The people I've seen get into trouble are the ones who end up saying "Bu..bu..but I was only joking!"

And don't forget: Screwing with "Milton" went out with the last century!

The scene below could turn into a serious legal problem nowadays.


https://www.youtube.com/watch?v=ctOBMFznkto

gabosaurus
06-14-2015, 09:57 PM
We have something called contingency fee attorneys, they take 30% with no money up front. It very rarely ever gets that far though. A few years ago some...

So you spend most of your work day looking for reasons to file complaints against people? And you special working conditions created just for you? And if anyone crosses you, they will get a complaint filed against them?

And honest question -- do you have any friends at all? Do you socialize with anyone? Are your kids afraid of everyone they come across? Or do they just stay inside all day and watch Fox News?

tailfins
06-14-2015, 10:30 PM
So you spend most of your work day looking for reasons to file complaints against people?

I spend most of my work day writing code. That's proper maintainable, object-oriented code with very few bugs. I recently got an email from a boss (another Indian) from last year, telling me the code I wrote is still in use.




And you special working conditions created just for you?



Not any more. At first nothing more than a low-traffic work area and not be disciplined for social expectations beyond my ability. At Harvard University, they already had a department policy. The result was that all my work was received and submitted through a gatekeeper. My latest Indian boss here in Texas acts as gatekeeper. I'm told I do very well with an offshore team. Almost zero social skills are required. Some people know exactly what to do without my asking.




And if anyone crosses you, they will get a complaint filed against them?



I'm not going to "take it on the chin". I have gotten bosses fired before, and in one case the problem was a CEO, she gave me a substantial amount of money to leave the company on my own.
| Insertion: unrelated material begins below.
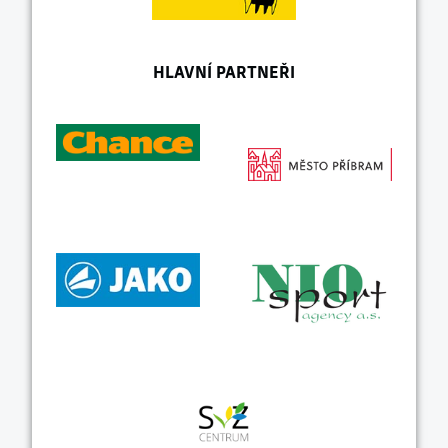
HLAVNÍ PARTNEŘI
And honest question -- do you have any friends at all?



Three: All of them immigrants. Two Asians and one Ukrainian. (I'm just waiting on the tongue-lashing from Balu) :laugh: My pair-programming partner in my current job are on the way to becoming friends. He's Muslim, by the way. I even helped him fill out forms to help some of his family members get Visas.




Do you socialize with anyone?



Only at church.




Are your kids afraid of everyone they come across?



Not afraid, just careful. They also have the idea that unfriendly people deserve zero courtesy and can be dealt with by rule/law enforcement.




Or do they just stay inside all day and watch Fox News?


They play lots of video games. Their friendships center around going over to other kids houses and sharing video game strategies. As I mentioned before. They tend to favor Asian kids.